## [TASK TO COMPLETE]
After finding the line with "Copyright © 2026 ЦДО СПТ" in the data below, set down exactly each line through the one with "на обработку персональных", inclusive, and stop there.

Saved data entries
--*--
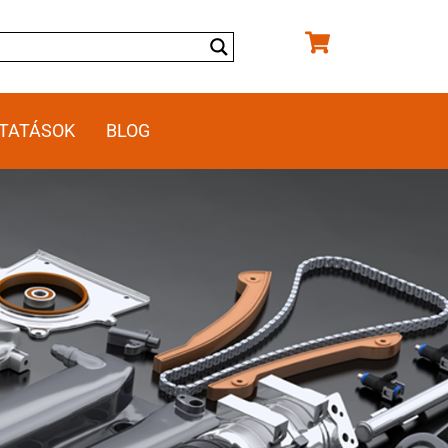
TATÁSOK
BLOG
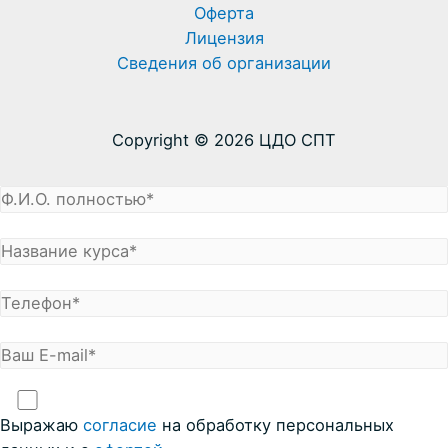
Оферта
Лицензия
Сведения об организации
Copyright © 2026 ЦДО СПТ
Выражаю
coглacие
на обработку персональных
--*--
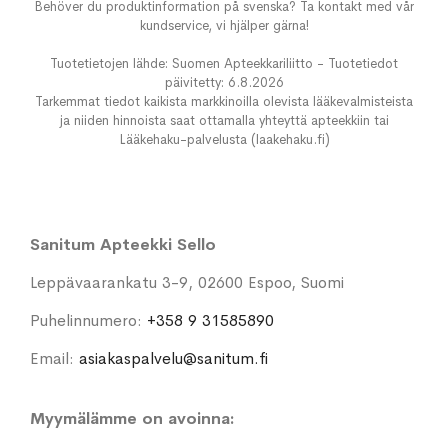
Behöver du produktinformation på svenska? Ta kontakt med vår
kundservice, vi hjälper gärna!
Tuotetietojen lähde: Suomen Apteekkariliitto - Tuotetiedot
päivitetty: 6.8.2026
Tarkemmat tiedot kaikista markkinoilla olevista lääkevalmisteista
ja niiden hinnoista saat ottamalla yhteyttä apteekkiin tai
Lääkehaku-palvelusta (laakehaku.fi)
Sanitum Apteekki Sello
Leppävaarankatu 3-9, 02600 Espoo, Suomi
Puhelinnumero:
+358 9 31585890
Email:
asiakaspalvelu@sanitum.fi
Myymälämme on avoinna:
--*--
## [RESULT FOR THIS TASK]
Copyright © 2026 ЦДО СПТ
Выражаю
coглacие
на обработку персональных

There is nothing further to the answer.